### Your goal
All of the data must be written out verbatim, with pictures excluded.

### Given records
Start of Block
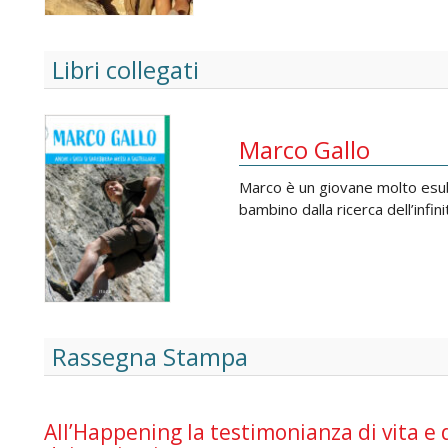
Libri collegati
Marco Gallo
Marco è un giovane molto esub
bambino dalla ricerca dell’infini
Rassegna Stampa
All’Happening la testimonianza di vita e 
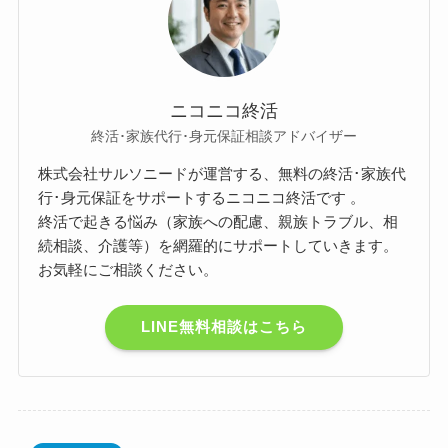
ニコニコ終活
終活･家族代行･身元保証相談アドバイザー
株式会社サルソニードが運営する、無料の終活･家族代
行･身元保証をサポートするニコニコ終活です 。
終活で起きる悩み（家族への配慮、親族トラブル、相
続相談、介護等）を網羅的にサポートしていきます。
お気軽にご相談ください。
LINE無料相談はこちら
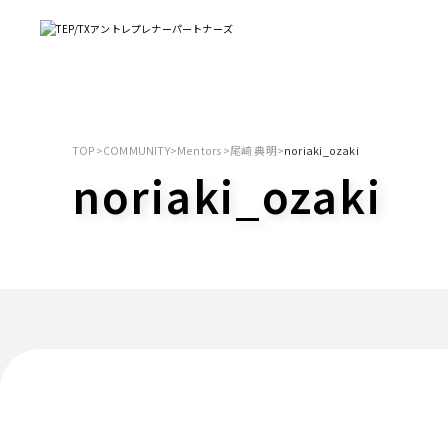
TOP
>
COMMUNITY
>
Mentors
>
尾﨑 典明
>
noriaki_ozaki
noriaki_ozaki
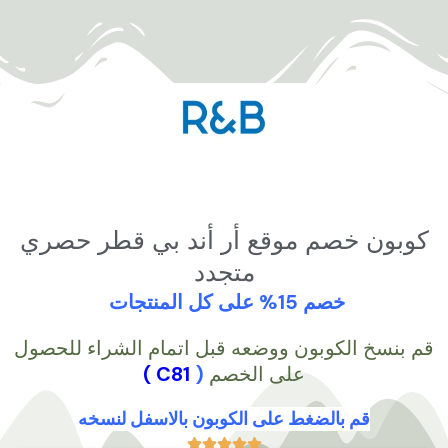
خطي
لى
لمحتوى
كوبون خصم موقع أر أند بي قطر حصري
متجدد
خصم 15% على كل المنتجات
قم بنسخ الكوبون ووضعه قبل اتمام الشراء للحصول
على الخصم
(
C81 )
قم بالضغط على الكوبون بالاسفل لنسخه





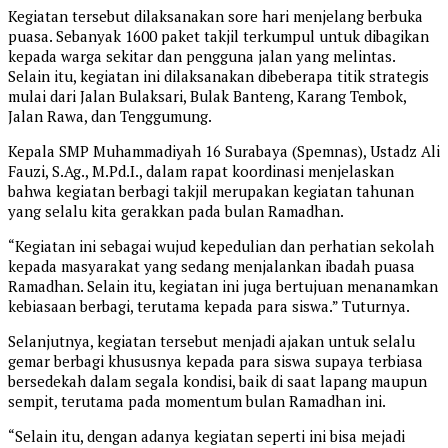
Kegiatan tersebut dilaksanakan sore hari menjelang berbuka
puasa. Sebanyak 1600 paket takjil terkumpul untuk dibagikan
kepada warga sekitar dan pengguna jalan yang melintas.
Selain itu, kegiatan ini dilaksanakan dibeberapa titik strategis
mulai dari Jalan Bulaksari, Bulak Banteng, Karang Tembok,
Jalan Rawa, dan Tenggumung.
Kepala SMP Muhammadiyah 16 Surabaya (Spemnas), Ustadz Ali
Fauzi, S.Ag., M.Pd.I., dalam rapat koordinasi menjelaskan
bahwa kegiatan berbagi takjil merupakan kegiatan tahunan
yang selalu kita gerakkan pada bulan Ramadhan.
“Kegiatan ini sebagai wujud kepedulian dan perhatian sekolah
kepada masyarakat yang sedang menjalankan ibadah puasa
Ramadhan. Selain itu, kegiatan ini juga bertujuan menanamkan
kebiasaan berbagi, terutama kepada para siswa.” Tuturnya.
Selanjutnya, kegiatan tersebut menjadi ajakan untuk selalu
gemar berbagi khususnya kepada para siswa supaya terbiasa
bersedekah dalam segala kondisi, baik di saat lapang maupun
sempit, terutama pada momentum bulan Ramadhan ini.
“Selain itu, dengan adanya kegiatan seperti ini bisa mejadi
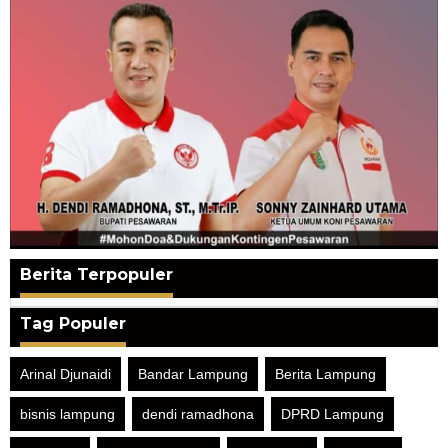
Berita Terpopuler
Tag Populer
Arinal Djunaidi
Bandar Lampung
Berita Lampung
bisnis lampung
dendi ramadhona
DPRD Lampung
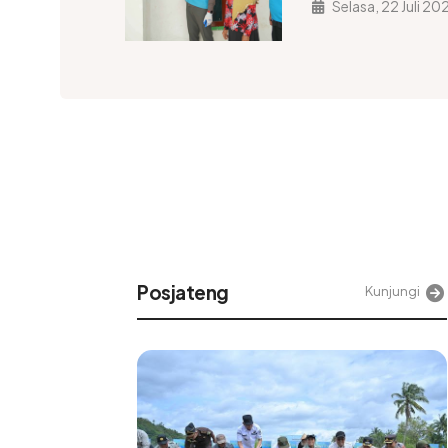
Selasa, 22 Juli 20
Alinea
Kunjungi
Kunjung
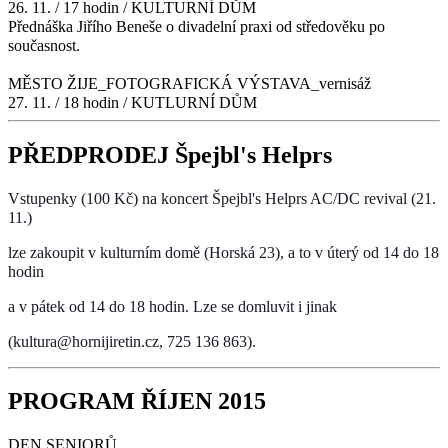
26. 11. / 17 hodin / KULTURNÍ DŮM
Přednáška Jiřího Beneše o divadelní praxi od středověku po
současnost.
MĚSTO ŽIJE_FOTOGRAFICKÁ VÝSTAVA_vernisáž
27. 11. / 18 hodin / KUTLURNÍ DŮM
PŘEDPRODEJ Špejbl's Helprs
Vstupenky (100 Kč) na koncert Špejbl's Helprs AC/DC revival (21.
11.)
lze zakoupit v kulturním domě (Horská 23), a to v úterý od 14 do 18
hodin
a v pátek od 14 do 18 hodin. Lze se domluvit i jinak
(kultura@hornijiretin.cz, 725 136 863).
PROGRAM ŘÍJEN 2015
DEN SENIORŮ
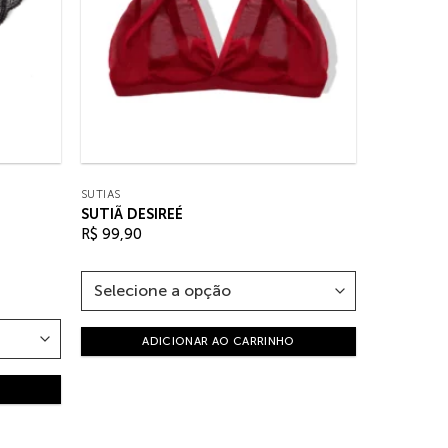
SUTIÃS
SUTIÃ DESIREÉ
R$
99,90
ADICIONAR AO CARRINHO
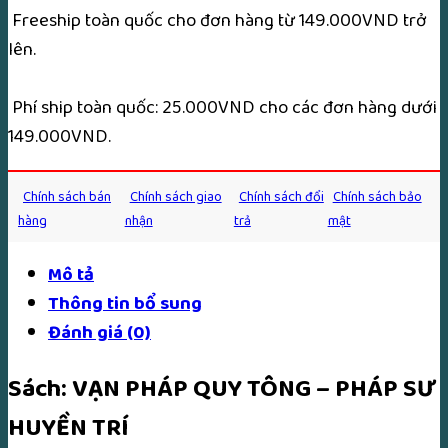
Freeship toàn quốc cho đơn hàng từ 149.000VND trở
lên.
Phí ship toàn quốc: 25.000VND cho các đơn hàng dưới
149.000VND.
Chính sách bán
Chính sách giao
Chính sách đổi
Chính sách bảo
hàng
nhận
trả
mật
Mô tả
Thông tin bổ sung
Đánh giá (0)
Sách: VẠN PHÁP QUY TÔNG – PHÁP SƯ
HUYỀN TRÍ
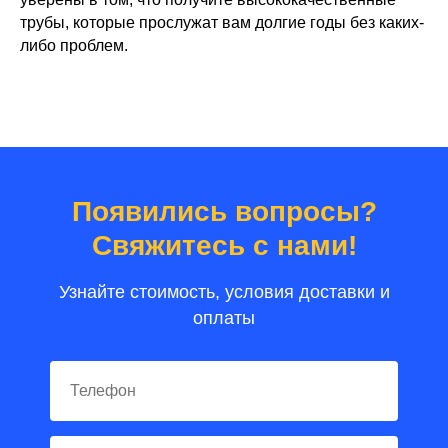
трубы, которые прослужат вам долгие годы без каких-
либо проблем.
Появились вопросы?
Свяжитесь с нами!
Узнайте стоимость, условия доставки и
оплаты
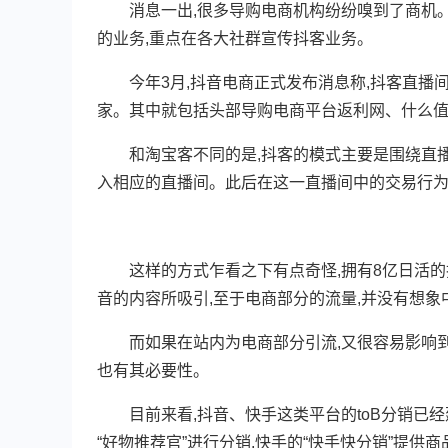
消息一出,很多导购电商机构纷纷嗅到了商机。比如
的业务,重点在各大社群宣传抖客业务。
今年3月,抖音电商正式发布消息称,抖客直播间
家。其中就包括头部导购电商平台返利网、什么
和淘宝客不同的是,抖客的模式主要是围绕直播
入相应的直播间。此后在这一直播间中的交易行
这样的方式乍看之下有点奇怪,拥有8亿日活的抖
音的内容所吸引,至于电商部分的流量,并没有想象
而如果在站内为电商部分引流,又很容易影响到内
也有其必要性。
目前来看,抖音、快手这类平台的toB分销已经
“好物推荐官”进行分销,快手的“快手快分销”提供商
End of Block
### Expected answer
Libri collegati
Marco Gallo
Marco è un giovane molto esub
bambino dalla ricerca dell’infini
Rassegna Stampa
All’Happening la testimonianza di vita e 
ニコニコ終活
終活･家族代行･身元保証相談アドバイザー
株式会社サルソニードが運営する、無料の終活･家族代
行･身元保証をサポートするニコニコ終活です 。
終活で起きる悩み（家族への配慮、親族トラブル、相
続相談、介護等）を網羅的にサポートしていきます。
お気軽にご相談ください。
LINE無料相談はこちら
TOP
>
COMMUNITY
>
Mentors
>
尾﨑 典明
>
noriaki_ozaki
noriaki_ozaki
خطي
لى
لمحتوى
كوبون خصم موقع أر أند بي قطر حصري
متجدد
خصم 15% على كل المنتجات
قم بنسخ الكوبون ووضعه قبل اتمام الشراء للحصول
على الخصم
(
C81 )
قم بالضغط على الكوبون بالاسفل لنسخه





Kegiatan tersebut dilaksanakan sore hari menjelang berbuka
puasa. Sebanyak 1600 paket takjil terkumpul untuk dibagikan
kepada warga sekitar dan pengguna jalan yang melintas.
Selain itu, kegiatan ini dilaksanakan dibeberapa titik strategis
mulai dari Jalan Bulaksari, Bulak Banteng, Karang Tembok,
Jalan Rawa, dan Tenggumung.
Kepala SMP Muhammadiyah 16 Surabaya (Spemnas), Ustadz Ali
Fauzi, S.Ag., M.Pd.I., dalam rapat koordinasi menjelaskan
bahwa kegiatan berbagi takjil merupakan kegiatan tahunan
yang selalu kita gerakkan pada bulan Ramadhan.
“Kegiatan ini sebagai wujud kepedulian dan perhatian sekolah
kepada masyarakat yang sedang menjalankan ibadah puasa
Ramadhan. Selain itu, kegiatan ini juga bertujuan menanamkan
kebiasaan berbagi, terutama kepada para siswa.” Tuturnya.
Selanjutnya, kegiatan tersebut menjadi ajakan untuk selalu
gemar berbagi khususnya kepada para siswa supaya terbiasa
bersedekah dalam segala kondisi, baik di saat lapang maupun
sempit, terutama pada momentum bulan Ramadhan ini.
“Selain itu, dengan adanya kegiatan seperti ini bisa mejadi
Berita Terpopuler
Tag Populer
Arinal Djunaidi
Bandar Lampung
Berita Lampung
bisnis lampung
dendi ramadhona
DPRD Lampung
Selasa, 22 Juli 20
Alinea
Kunjungi
Kunjung
26. 11. / 17 hodin / KULTURNÍ DŮM
Přednáška Jiřího Beneše o divadelní praxi od středověku po
současnost.
MĚSTO ŽIJE_FOTOGRAFICKÁ VÝSTAVA_vernisáž
27. 11. / 18 hodin / KUTLURNÍ DŮM
PŘEDPRODEJ Špejbl's Helprs
Vstupenky (100 Kč) na koncert Špejbl's Helprs AC/DC revival (21.
11.)
lze zakoupit v kulturním domě (Horská 23), a to v úterý od 14 do 18
hodin
a v pátek od 14 do 18 hodin. Lze se domluvit i jinak
(kultura@hornijiretin.cz, 725 136 863).
PROGRAM ŘÍJEN 2015
DEN SENIORŮ
SUTIÃS
SUTIÃ DESIREÉ
R$
99,90
ADICIONAR AO CARRINHO
Freeship toàn quốc cho đơn hàng từ 149.000VND trở
lên.
Phí ship toàn quốc: 25.000VND cho các đơn hàng dưới
149.000VND.
Chính sách bán
Chính sách giao
Chính sách đổi
Chính sách bảo
hàng
nhận
trả
mật
Mô tả
Thông tin bổ sung
Đánh giá (0)
Sách: VẠN PHÁP QUY TÔNG – PHÁP SƯ
HUYỀN TRÍ
трубы, которые прослужат вам долгие годы без каких-
либо проблем.
Появились вопросы?
Свяжитесь с нами!
Узнайте стоимость, условия доставки и
оплаты
消息一出,很多导购电商机构纷纷嗅到了商机。比如
的业务,重点在各大社群宣传抖客业务。
今年3月,抖音电商正式发布消息称,抖客直播间
家。其中就包括头部导购电商平台返利网、什么
和淘宝客不同的是,抖客的模式主要是围绕直播
入相应的直播间。此后在这一直播间中的交易行
这样的方式乍看之下有点奇怪,拥有8亿日活的抖
音的内容所吸引,至于电商部分的流量,并没有想象
而如果在站内为电商部分引流,又很容易影响到内
也有其必要性。
目前来看,抖音、快手这类平台的toB分销已经
“好物推荐官”进行分销,快手的“快手快分销”提供商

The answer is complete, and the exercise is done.